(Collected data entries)

===

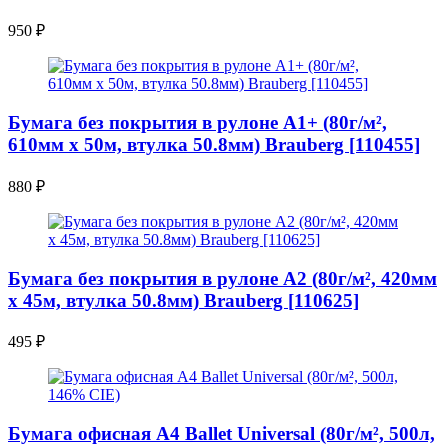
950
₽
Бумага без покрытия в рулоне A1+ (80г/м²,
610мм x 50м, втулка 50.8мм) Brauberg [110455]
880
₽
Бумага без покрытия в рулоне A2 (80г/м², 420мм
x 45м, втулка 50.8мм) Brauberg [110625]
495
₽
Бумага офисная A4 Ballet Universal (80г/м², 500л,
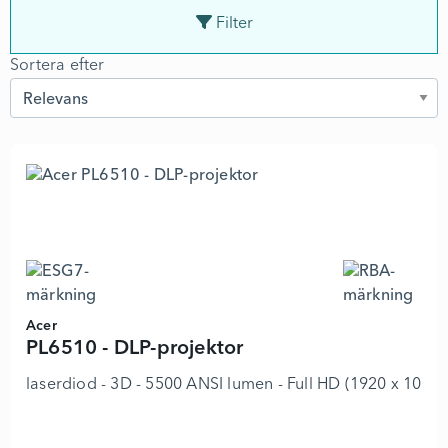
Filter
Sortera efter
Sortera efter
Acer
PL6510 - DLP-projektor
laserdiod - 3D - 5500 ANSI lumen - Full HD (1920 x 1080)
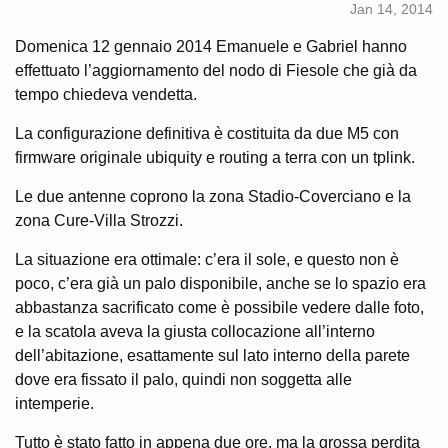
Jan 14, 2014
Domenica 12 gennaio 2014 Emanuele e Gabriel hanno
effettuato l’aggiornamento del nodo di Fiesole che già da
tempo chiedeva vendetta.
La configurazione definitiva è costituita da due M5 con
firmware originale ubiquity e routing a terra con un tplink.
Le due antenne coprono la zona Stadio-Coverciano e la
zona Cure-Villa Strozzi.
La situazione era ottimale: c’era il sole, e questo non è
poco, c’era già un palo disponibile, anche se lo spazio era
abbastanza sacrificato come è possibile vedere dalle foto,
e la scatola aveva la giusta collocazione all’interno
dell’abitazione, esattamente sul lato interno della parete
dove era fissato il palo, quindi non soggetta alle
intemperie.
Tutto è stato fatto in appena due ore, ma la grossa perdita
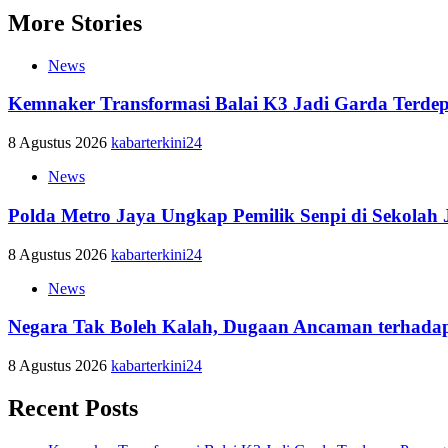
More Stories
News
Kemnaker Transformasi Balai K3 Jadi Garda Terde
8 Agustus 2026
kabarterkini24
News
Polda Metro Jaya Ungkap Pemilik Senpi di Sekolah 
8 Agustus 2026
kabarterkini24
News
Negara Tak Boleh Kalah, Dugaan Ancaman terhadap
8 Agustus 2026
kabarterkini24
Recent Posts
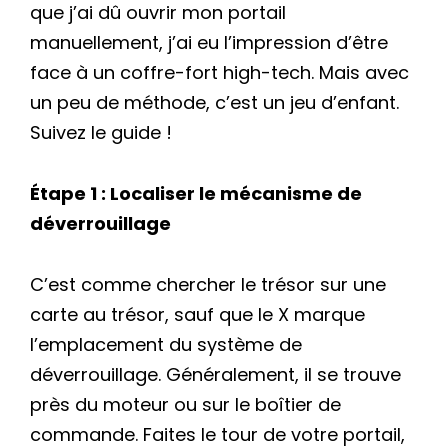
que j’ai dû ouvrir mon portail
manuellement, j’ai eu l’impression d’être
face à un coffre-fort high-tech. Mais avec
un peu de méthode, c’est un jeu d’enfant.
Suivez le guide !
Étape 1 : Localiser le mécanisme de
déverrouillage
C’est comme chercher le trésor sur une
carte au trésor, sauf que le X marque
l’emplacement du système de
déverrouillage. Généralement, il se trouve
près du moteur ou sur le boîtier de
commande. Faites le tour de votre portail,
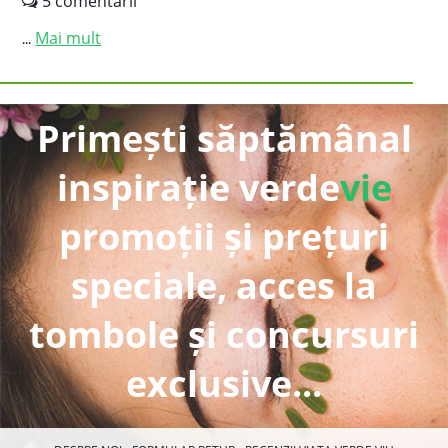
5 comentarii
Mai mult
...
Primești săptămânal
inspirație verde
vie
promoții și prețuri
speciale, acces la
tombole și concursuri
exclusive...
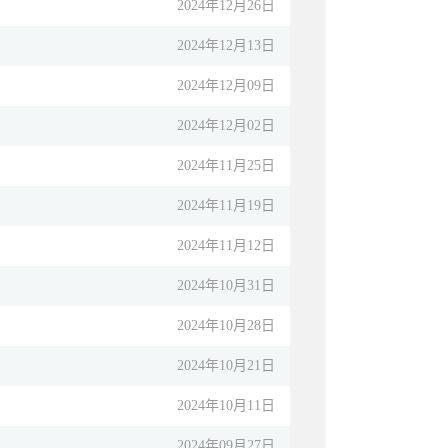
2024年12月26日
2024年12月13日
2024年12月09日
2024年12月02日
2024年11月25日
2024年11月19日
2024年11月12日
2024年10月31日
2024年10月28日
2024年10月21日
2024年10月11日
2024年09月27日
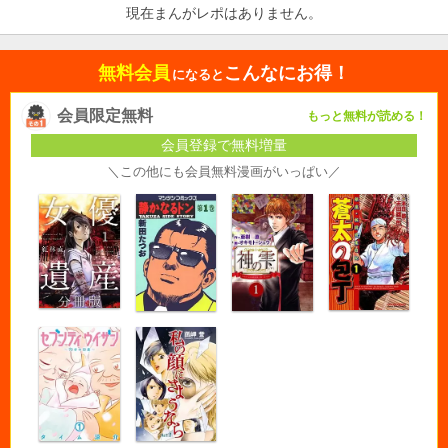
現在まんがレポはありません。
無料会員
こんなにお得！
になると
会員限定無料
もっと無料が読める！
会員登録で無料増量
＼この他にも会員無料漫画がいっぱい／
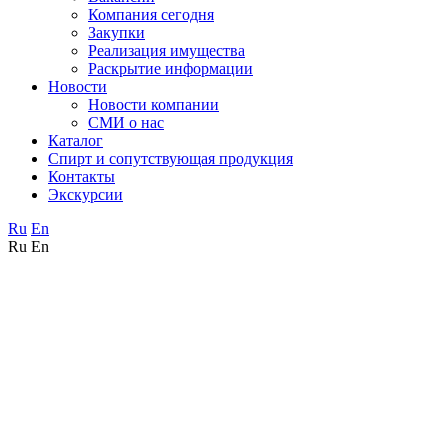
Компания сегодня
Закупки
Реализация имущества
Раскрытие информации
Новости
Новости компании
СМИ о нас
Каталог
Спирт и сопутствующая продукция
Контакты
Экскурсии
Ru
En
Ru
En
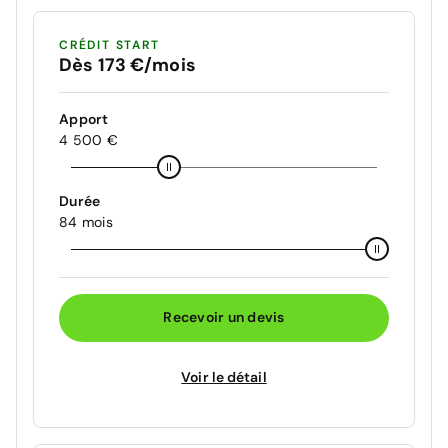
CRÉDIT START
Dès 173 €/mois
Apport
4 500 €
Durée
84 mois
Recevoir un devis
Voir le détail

===

(INSTRUCTIONS TO FOLLOW) Using the records above, filter out every line that lacks the string "рулоне" and copy the rest.

(OUTPUT)
Бумага без покрытия в рулоне A1+ (80г/м²,
Бумага без покрытия в рулоне A2 (80г/м², 420мм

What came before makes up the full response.